Freitas apontou que, embora usada por Alexandre de Moraes, a tese não era citada em suas decisões. O capítulo de Toffoli, portanto, vem como uma confirmação da adoção dessa tese pela dobradinha Toffoli-Moraes: o primeiro abriu o Inquérito das Fake News na Portaria 69, o segundo assumiu o papel de executor dos abusos.
O uso da tese já é uma confirmação de que alguns ministros do STF consideram o bolsonarismo uma forma de fascismo, ou seja, adotaram a tese da esquerda sobre o que é essa direita. Outras cabeças mais equilibradas diriam que se trata apenas de um movimento populista e nacionalista. Mas, como disse Barroso, a intenção é “derrotar o bolsonarismo”, e para isso está sendo usada uma teoria feita para derrotar o fascismo.
O problema da tese do alemão, como colocou Freitas, foi que ele próprio “admitia que a liberdade de expressão era a área ‘mais espinhosa’ da intervenção da democracia militante” (outro nome para a tese), porque “o ataque se apresenta sob o disfarce da crítica política legítima das instituições existentes”. Qualquer semelhança com o estado atual de censura e abuso no país não é mera coincidência.
Hoje mesmo, o desembargador Sebastião Coelho foi detido no STF. Ele estava indignado porque não o deixaram entrar na sessão em que uma turma da corte contendo Moraes e Dino decide se tornará réus os 34 acusados de tentativa de golpe de Estado em 2022, incluindo Bolsonaro. A justificativa para a detenção? “Desacato e ofensas” ao STF. O tribunal não é uma pessoa física que possa ser desacatada, mas isso pouco importa quando a lei do país não é a Constituição, mas a “democracia combativa”.
No livro do STF, Toffoli defende a abertura do Inquérito das Fake News. Ele alega que o contexto era proteger a corte de “ataques” (ou seja, meras ofensas verbais). “No início, a medida foi alvo de críticas e incompreensões”, escreveu o ministro. “Mas, com o aprofundamento das investigações, o inquérito passou a ter amplo apoio das entidades, da sociedade civil e da opinião pública”.
Truco! Não encontrei uma só pesquisa sobre a popularidade do Inquérito do Fim do Mundo (como chamou Marco Aurélio) em institutos de renome. O que existe são pesquisas sobre a popularidade de Moraes, à frente da “investigação”, e do próprio STF. Em dezembro de 2023, o Datafolha registrou uma queda na aprovação do STF de 31% para 27% em um ano. Até o fim de 2024, o PoderData registrou que a aprovação do Supremo caiu ainda mais, para 12%. Agora, 43% dos brasileiros consideram o trabalho do tribunal ruim ou péssimo, 34% consideram regular.

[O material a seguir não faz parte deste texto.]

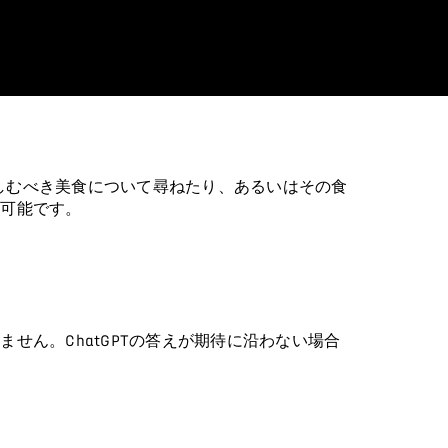
き場所や楽しむべき美食について尋ねたり、あるいはその食
も可能です。
ん。ChatGPTの答えが期待に沿わない場合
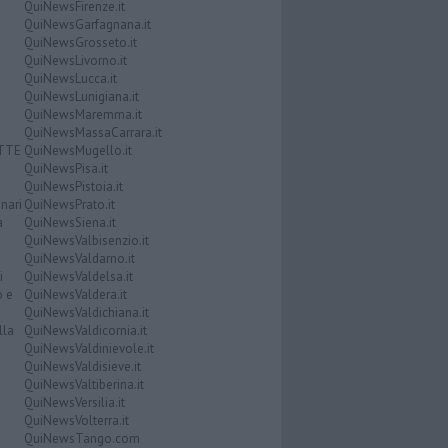
QuiNewsFirenze.it
QuiNewsGarfagnana.it
QuiNewsGrosseto.it
QuiNewsLivorno.it
QuiNewsLucca.it
QuiNewsLunigiana.it
QuiNewsMaremma.it
QuiNewsMassaCarrara.it
ATTE
QuiNewsMugello.it
QuiNewsPisa.it
QuiNewsPistoia.it
nari
QuiNewsPrato.it
a
QuiNewsSiena.it
QuiNewsValbisenzio.it
QuiNewsValdarno.it
i
QuiNewsValdelsa.it
o e
QuiNewsValdera.it
QuiNewsValdichiana.it
lla
QuiNewsValdicornia.it
QuiNewsValdinievole.it
QuiNewsValdisieve.it
QuiNewsValtiberina.it
QuiNewsVersilia.it
QuiNewsVolterra.it
QuiNewsTango.com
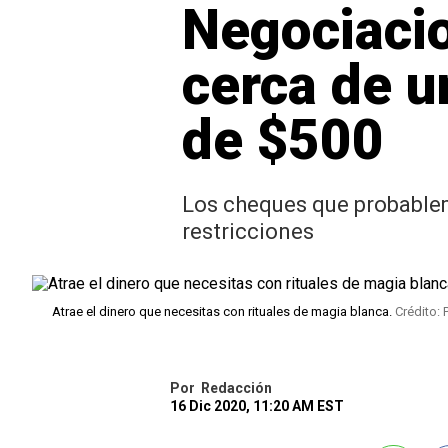
Negociaci
cerca de u
de $500
Los cheques que probablem
restricciones
Atrae el dinero que necesitas con rituales de magia blanca.
Crédito: 
Por
Redacción
16 Dic 2020, 11:20 AM EST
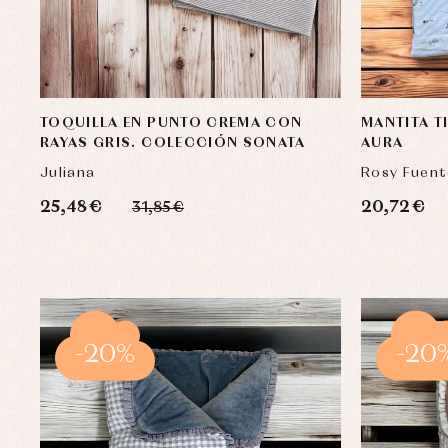
TOQUILLA EN PUNTO CREMA CON
MANTITA T
RAYAS GRIS. COLECCIÓN SONATA
AURA
Juliana
Rosy Fuent
25,48 €
20,72 €
31,85 €
-20%
-20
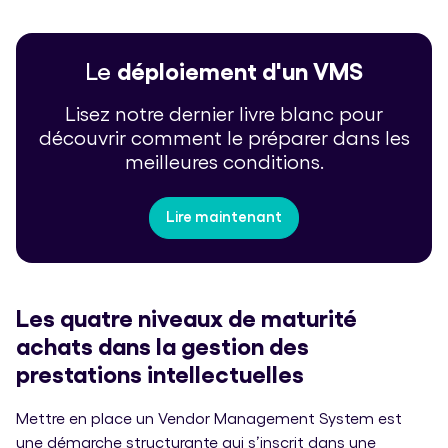
Le
déploiement d'un VMS
Lisez notre dernier livre blanc pour
découvrir comment le préparer dans les
meilleures conditions.
Lire maintenant
Les quatre niveaux de maturité
achats dans la gestion des
prestations intellectuelles
Mettre en place un Vendor Management System est
une démarche structurante qui s’inscrit dans une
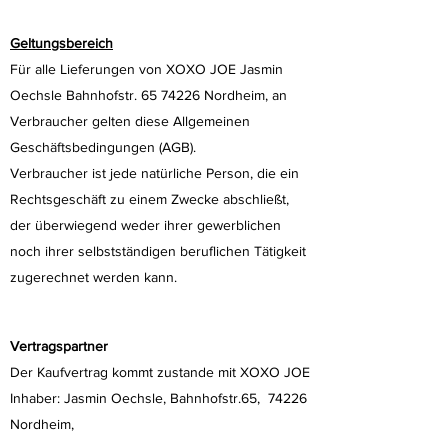
Geltungsbereich
Für alle Lieferungen von XOXO JOE Jasmin
Oechsle Bahnhofstr.
65 74226
Nordheim, an
Verbraucher gelten diese Allgemeinen
Geschäftsbedingungen (AGB).
Verbraucher ist jede natürliche Person, die ein
Rechtsgeschäft zu einem Zwecke abschließt,
der überwiegend weder ihrer gewerblichen
noch ihrer selbstständigen beruflichen Tätigkeit
zugerechnet werden kann.
Vertragspartner
Der Kaufvertrag kommt zustande mit XOXO JOE
Inhaber: Jasmin Oechsle, Bahnhofstr.65, 74226
Nordheim,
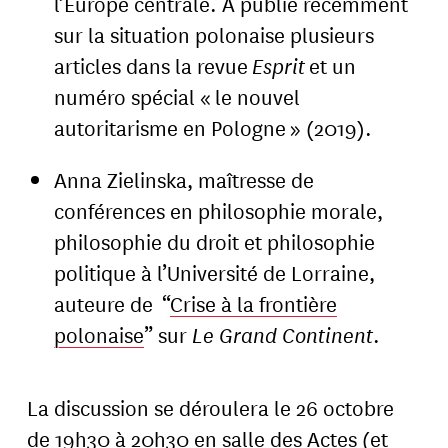
l’Europe centrale. A publié récemment
sur la situation polonaise plusieurs
articles dans la revue
Esprit
et un
numéro spécial « le nouvel
autoritarisme en Pologne » (2019).
Anna Zielinska, maîtresse de
conférences en philosophie morale,
philosophie du droit et philosophie
politique à l’Université de Lorraine,
auteure de “
Crise à la frontière
polonaise
” sur
Le Grand Continent
.
La discussion se déroulera le 26 octobre
de 19h30 à 20h30 en salle des Actes (et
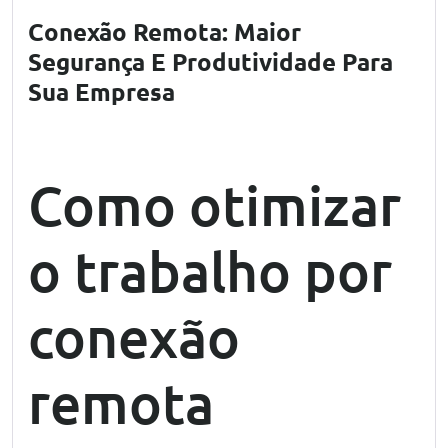
Conexão Remota: Maior
Segurança E Produtividade Para
Sua Empresa
Conexão Remota
Como otimizar
o trabalho por
conexão
remota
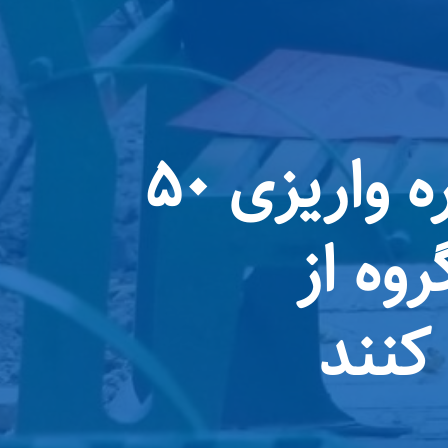
اطلاعیه مهم تامین‌اجتماعی درباره واریزی ۵۰
وه از
کنند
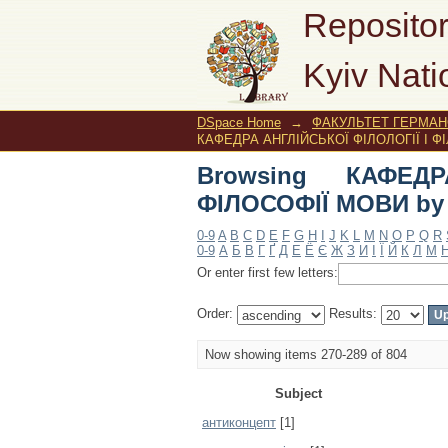
Browsing КАФЕДРА А
Repositor
Kyiv Nati
DSpace Home
→
ФАКУЛЬТЕТ ГЕРМАНС
КАФЕДРА АНГЛІЙСЬКОЇ ФІЛОЛОГІЇ І ФІ
Browsing КАФЕД
ФІЛОСОФІЇ МОВИ by 
0-9
A
B
C
D
E
F
G
H
I
J
K
L
M
N
O
P
Q
R
0-9
А
Б
В
Г
Ґ
Д
Е
Ё
Є
Ж
З
И
І
Ї
Й
К
Л
М
Or enter first few letters:
Order:
Results:
Now showing items 270-289 of 804
Subject
антиконцепт
[1]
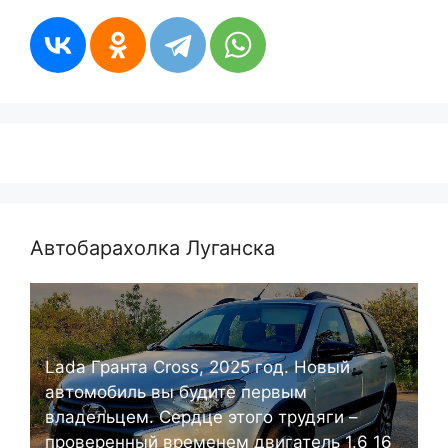
Автобарахолка Луганска
Lada Гранта Cross, 2025 год. Новый
автомобиль вы будите первым
владельцем. Сердце этого трудяги –
проверенный временем двигатель 1.6 16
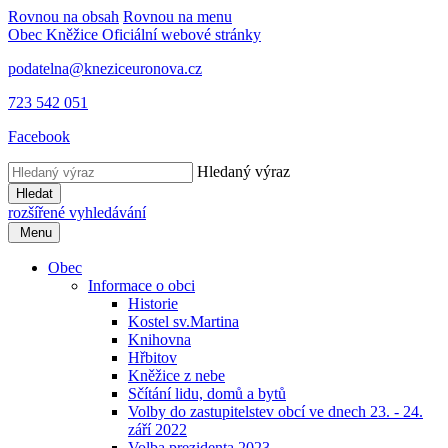
Rovnou na obsah
Rovnou na menu
Obec Kněžice
Oficiální webové stránky
podatelna@kneziceuronova.cz
723 542 051
Facebook
Hledaný výraz
Hledat
rozšířené vyhledávání
Menu
Obec
Informace o obci
Historie
Kostel sv.Martina
Knihovna
Hřbitov
Kněžice z nebe
Sčítání lidu, domů a bytů
Volby do zastupitelstev obcí ve dnech 23. - 24.
září 2022
Volba prezidenta 2023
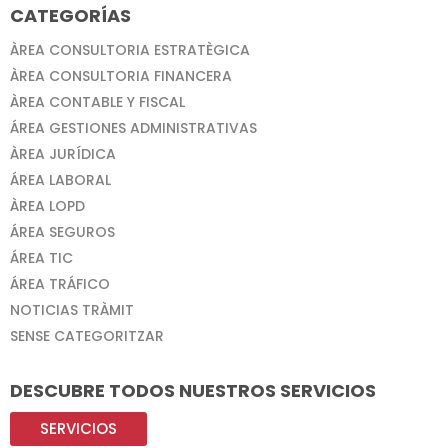
CATEGORÍAS
ÀREA CONSULTORIA ESTRATÈGICA
ÀREA CONSULTORIA FINANCERA
ÀREA CONTABLE Y FISCAL
ÁREA GESTIONES ADMINISTRATIVAS
ÀREA JURÍDICA
ÁREA LABORAL
ÀREA LOPD
ÁREA SEGUROS
ÁREA TIC
ÁREA TRÁFICO
NOTICIAS TRÀMIT
SENSE CATEGORITZAR
DESCUBRE TODOS NUESTROS SERVICIOS
SERVICIOS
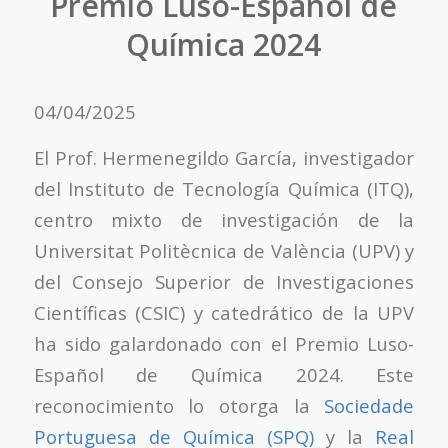
Premio Luso-Español de
Química 2024
04/04/2025
El Prof. Hermenegildo García, investigador
del Instituto de Tecnología Química (ITQ),
centro mixto de investigación de la
Universitat Politècnica de València (UPV) y
del Consejo Superior de Investigaciones
Científicas (CSIC) y catedrático de la UPV
ha sido galardonado con el Premio Luso-
Español de Química 2024. Este
reconocimiento lo otorga la
Sociedade
Portuguesa de Química (SPQ)
y la
Real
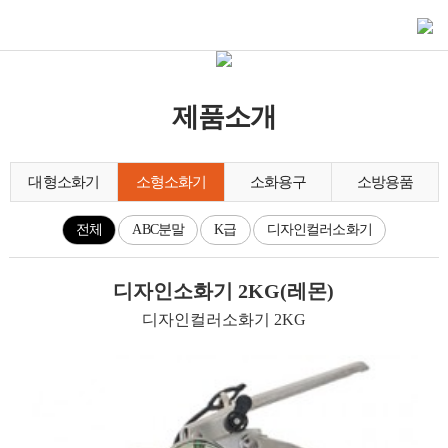
제품소개
대형소화기
소형소화기
소화용구
소방용품
전체
ABC분말
K급
디자인컬러소화기
디자인소화기 2KG(레몬)
디자인컬러소화기 2KG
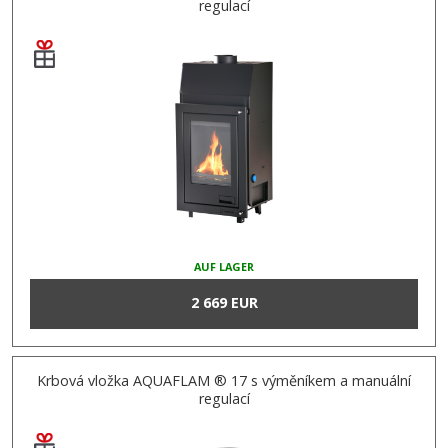
regulací
AUF LAGER
2 669 EUR
Krbová vložka AQUAFLAM ® 17 s výměníkem a manuální
regulací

O Datafolha também mostrou que um terço dos brasileiros consideram a atuação de Alexandre de Moraes ruim ou péssima. Isso foi em março de 2024, antes do ousadíssimo banimento da rede social X por 40 dias.
Uma ausência gritante no capítulo de Toffoli é a censura contra a reportagem “O amigo do amigo de meu pai”, da revista Crusoé, a primeira vítima do inquérito. A reportagem, que acusa Toffoli de ter este pseudônimo na lista de propina da Odebrecht nos esquemas revelados pela Lava Jato, não se revelou fake news, mas true news. De fato, o silêncio às vezes tem uma grande eloquência.
Para resumir minha resenha do livro do STF: evite, ou a leitura pode desinformar o leitor profundamente.